--- START ---
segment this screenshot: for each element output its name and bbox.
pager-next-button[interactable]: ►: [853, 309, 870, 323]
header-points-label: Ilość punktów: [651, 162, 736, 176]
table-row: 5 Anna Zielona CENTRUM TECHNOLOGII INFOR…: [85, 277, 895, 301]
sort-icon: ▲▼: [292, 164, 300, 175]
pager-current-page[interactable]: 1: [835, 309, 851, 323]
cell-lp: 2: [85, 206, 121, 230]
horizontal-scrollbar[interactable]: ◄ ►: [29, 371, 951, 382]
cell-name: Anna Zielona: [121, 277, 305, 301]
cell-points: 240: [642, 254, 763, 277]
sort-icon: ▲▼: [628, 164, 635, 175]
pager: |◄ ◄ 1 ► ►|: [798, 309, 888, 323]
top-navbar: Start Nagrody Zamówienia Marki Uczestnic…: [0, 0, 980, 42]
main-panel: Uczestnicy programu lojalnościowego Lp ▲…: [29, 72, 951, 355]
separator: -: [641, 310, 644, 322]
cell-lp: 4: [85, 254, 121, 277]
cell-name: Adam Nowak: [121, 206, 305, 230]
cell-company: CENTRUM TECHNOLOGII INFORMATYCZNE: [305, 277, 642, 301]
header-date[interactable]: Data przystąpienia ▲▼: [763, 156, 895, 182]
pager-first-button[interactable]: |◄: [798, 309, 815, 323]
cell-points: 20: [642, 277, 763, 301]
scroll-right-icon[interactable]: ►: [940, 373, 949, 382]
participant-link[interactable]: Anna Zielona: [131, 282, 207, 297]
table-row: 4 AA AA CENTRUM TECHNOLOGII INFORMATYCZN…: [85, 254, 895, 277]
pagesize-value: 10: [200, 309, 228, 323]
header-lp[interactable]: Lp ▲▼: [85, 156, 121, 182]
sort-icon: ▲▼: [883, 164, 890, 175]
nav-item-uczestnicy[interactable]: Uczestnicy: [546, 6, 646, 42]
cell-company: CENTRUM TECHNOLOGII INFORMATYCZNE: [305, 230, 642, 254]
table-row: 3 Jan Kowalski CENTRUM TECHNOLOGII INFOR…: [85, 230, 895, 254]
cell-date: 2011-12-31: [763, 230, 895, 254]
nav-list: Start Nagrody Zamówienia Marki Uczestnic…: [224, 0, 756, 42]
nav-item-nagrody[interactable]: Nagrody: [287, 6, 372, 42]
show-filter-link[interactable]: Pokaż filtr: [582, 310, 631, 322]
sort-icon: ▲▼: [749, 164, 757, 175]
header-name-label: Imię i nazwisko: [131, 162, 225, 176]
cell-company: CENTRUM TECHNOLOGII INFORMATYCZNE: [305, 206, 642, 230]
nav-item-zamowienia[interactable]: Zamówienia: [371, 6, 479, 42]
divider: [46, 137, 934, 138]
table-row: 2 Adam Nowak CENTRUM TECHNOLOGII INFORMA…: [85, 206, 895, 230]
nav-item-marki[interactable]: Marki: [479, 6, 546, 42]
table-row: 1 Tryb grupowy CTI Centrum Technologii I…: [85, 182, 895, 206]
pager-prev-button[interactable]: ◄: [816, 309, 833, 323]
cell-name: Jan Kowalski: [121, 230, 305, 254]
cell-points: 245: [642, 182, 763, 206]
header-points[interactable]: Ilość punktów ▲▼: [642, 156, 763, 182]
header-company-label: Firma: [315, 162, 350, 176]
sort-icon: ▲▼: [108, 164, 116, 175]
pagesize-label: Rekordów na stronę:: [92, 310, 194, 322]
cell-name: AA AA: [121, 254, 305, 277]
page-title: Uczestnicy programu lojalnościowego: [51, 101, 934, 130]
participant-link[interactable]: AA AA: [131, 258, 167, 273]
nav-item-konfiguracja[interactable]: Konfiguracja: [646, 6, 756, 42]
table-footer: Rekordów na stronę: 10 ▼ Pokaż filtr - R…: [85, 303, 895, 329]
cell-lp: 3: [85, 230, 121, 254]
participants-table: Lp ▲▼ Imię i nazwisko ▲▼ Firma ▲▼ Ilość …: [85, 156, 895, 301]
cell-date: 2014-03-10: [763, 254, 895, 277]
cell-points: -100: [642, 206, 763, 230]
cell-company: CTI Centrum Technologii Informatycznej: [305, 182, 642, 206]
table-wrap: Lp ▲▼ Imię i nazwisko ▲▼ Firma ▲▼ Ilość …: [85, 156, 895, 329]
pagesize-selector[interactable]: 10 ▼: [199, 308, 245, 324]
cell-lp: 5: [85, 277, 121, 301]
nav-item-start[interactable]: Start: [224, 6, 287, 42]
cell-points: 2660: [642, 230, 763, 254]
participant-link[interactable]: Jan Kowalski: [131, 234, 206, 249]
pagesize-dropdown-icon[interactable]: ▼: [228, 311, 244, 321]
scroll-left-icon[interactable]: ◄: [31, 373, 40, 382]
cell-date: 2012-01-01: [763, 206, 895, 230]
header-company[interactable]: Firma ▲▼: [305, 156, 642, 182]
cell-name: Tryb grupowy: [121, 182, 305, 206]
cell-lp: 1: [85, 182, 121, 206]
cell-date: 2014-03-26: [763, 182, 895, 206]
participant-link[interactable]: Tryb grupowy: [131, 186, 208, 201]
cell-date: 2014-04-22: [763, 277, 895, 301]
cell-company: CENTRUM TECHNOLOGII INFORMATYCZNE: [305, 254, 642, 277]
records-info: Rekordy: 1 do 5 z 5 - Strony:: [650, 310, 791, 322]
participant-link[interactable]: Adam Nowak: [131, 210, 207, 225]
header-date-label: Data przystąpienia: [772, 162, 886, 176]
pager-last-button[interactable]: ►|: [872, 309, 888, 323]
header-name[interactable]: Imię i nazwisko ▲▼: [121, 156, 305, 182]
--- END ---
### [What to do]
The task requires each record above to be restated exactly.

### [Written solution]
segment this screenshot: for each element output its name and bbox.
pager-next-button[interactable]: ►: [853, 309, 870, 323]
header-points-label: Ilość punktów: [651, 162, 736, 176]
table-row: 5 Anna Zielona CENTRUM TECHNOLOGII INFOR…: [85, 277, 895, 301]
sort-icon: ▲▼: [292, 164, 300, 175]
pager-current-page[interactable]: 1: [835, 309, 851, 323]
cell-lp: 2: [85, 206, 121, 230]
horizontal-scrollbar[interactable]: ◄ ►: [29, 371, 951, 382]
cell-name: Anna Zielona: [121, 277, 305, 301]
cell-points: 240: [642, 254, 763, 277]
sort-icon: ▲▼: [628, 164, 635, 175]
pager: |◄ ◄ 1 ► ►|: [798, 309, 888, 323]
top-navbar: Start Nagrody Zamówienia Marki Uczestnic…: [0, 0, 980, 42]
main-panel: Uczestnicy programu lojalnościowego Lp ▲…: [29, 72, 951, 355]
separator: -: [641, 310, 644, 322]
cell-lp: 4: [85, 254, 121, 277]
cell-name: Adam Nowak: [121, 206, 305, 230]
cell-company: CENTRUM TECHNOLOGII INFORMATYCZNE: [305, 277, 642, 301]
header-date[interactable]: Data przystąpienia ▲▼: [763, 156, 895, 182]
pager-first-button[interactable]: |◄: [798, 309, 815, 323]
cell-points: 20: [642, 277, 763, 301]
scroll-right-icon[interactable]: ►: [940, 373, 949, 382]
participant-link[interactable]: Anna Zielona: [131, 282, 207, 297]
table-row: 4 AA AA CENTRUM TECHNOLOGII INFORMATYCZN…: [85, 254, 895, 277]
pagesize-value: 10: [200, 309, 228, 323]
header-lp[interactable]: Lp ▲▼: [85, 156, 121, 182]
sort-icon: ▲▼: [883, 164, 890, 175]
nav-item-uczestnicy[interactable]: Uczestnicy: [546, 6, 646, 42]
cell-company: CENTRUM TECHNOLOGII INFORMATYCZNE: [305, 230, 642, 254]
table-row: 3 Jan Kowalski CENTRUM TECHNOLOGII INFOR…: [85, 230, 895, 254]
cell-date: 2011-12-31: [763, 230, 895, 254]
nav-list: Start Nagrody Zamówienia Marki Uczestnic…: [224, 0, 756, 42]
nav-item-nagrody[interactable]: Nagrody: [287, 6, 372, 42]
show-filter-link[interactable]: Pokaż filtr: [582, 310, 631, 322]
sort-icon: ▲▼: [749, 164, 757, 175]
header-name-label: Imię i nazwisko: [131, 162, 225, 176]
cell-company: CENTRUM TECHNOLOGII INFORMATYCZNE: [305, 206, 642, 230]
nav-item-zamowienia[interactable]: Zamówienia: [371, 6, 479, 42]
divider: [46, 137, 934, 138]
table-row: 2 Adam Nowak CENTRUM TECHNOLOGII INFORMA…: [85, 206, 895, 230]
nav-item-marki[interactable]: Marki: [479, 6, 546, 42]
table-row: 1 Tryb grupowy CTI Centrum Technologii I…: [85, 182, 895, 206]
pager-prev-button[interactable]: ◄: [816, 309, 833, 323]
cell-name: Jan Kowalski: [121, 230, 305, 254]
cell-points: 245: [642, 182, 763, 206]
header-points[interactable]: Ilość punktów ▲▼: [642, 156, 763, 182]
header-company-label: Firma: [315, 162, 350, 176]
sort-icon: ▲▼: [108, 164, 116, 175]
pagesize-label: Rekordów na stronę:: [92, 310, 194, 322]
cell-name: AA AA: [121, 254, 305, 277]
page-title: Uczestnicy programu lojalnościowego: [51, 101, 934, 130]
participant-link[interactable]: AA AA: [131, 258, 167, 273]
nav-item-konfiguracja[interactable]: Konfiguracja: [646, 6, 756, 42]
table-footer: Rekordów na stronę: 10 ▼ Pokaż filtr - R…: [85, 303, 895, 329]
cell-lp: 3: [85, 230, 121, 254]
participants-table: Lp ▲▼ Imię i nazwisko ▲▼ Firma ▲▼ Ilość …: [85, 156, 895, 301]
cell-date: 2014-03-10: [763, 254, 895, 277]
cell-points: -100: [642, 206, 763, 230]
cell-company: CTI Centrum Technologii Informatycznej: [305, 182, 642, 206]
table-wrap: Lp ▲▼ Imię i nazwisko ▲▼ Firma ▲▼ Ilość …: [85, 156, 895, 329]
pagesize-selector[interactable]: 10 ▼: [199, 308, 245, 324]
cell-lp: 5: [85, 277, 121, 301]
nav-item-start[interactable]: Start: [224, 6, 287, 42]
cell-points: 2660: [642, 230, 763, 254]
participant-link[interactable]: Jan Kowalski: [131, 234, 206, 249]
pagesize-dropdown-icon[interactable]: ▼: [228, 311, 244, 321]
scroll-left-icon[interactable]: ◄: [31, 373, 40, 382]
cell-date: 2012-01-01: [763, 206, 895, 230]
header-company[interactable]: Firma ▲▼: [305, 156, 642, 182]
cell-name: Tryb grupowy: [121, 182, 305, 206]
cell-lp: 1: [85, 182, 121, 206]
cell-date: 2014-03-26: [763, 182, 895, 206]
participant-link[interactable]: Tryb grupowy: [131, 186, 208, 201]
cell-date: 2014-04-22: [763, 277, 895, 301]
cell-company: CENTRUM TECHNOLOGII INFORMATYCZNE: [305, 254, 642, 277]
records-info: Rekordy: 1 do 5 z 5 - Strony:: [650, 310, 791, 322]
participant-link[interactable]: Adam Nowak: [131, 210, 207, 225]
header-date-label: Data przystąpienia: [772, 162, 886, 176]
pager-last-button[interactable]: ►|: [872, 309, 888, 323]
header-name[interactable]: Imię i nazwisko ▲▼: [121, 156, 305, 182]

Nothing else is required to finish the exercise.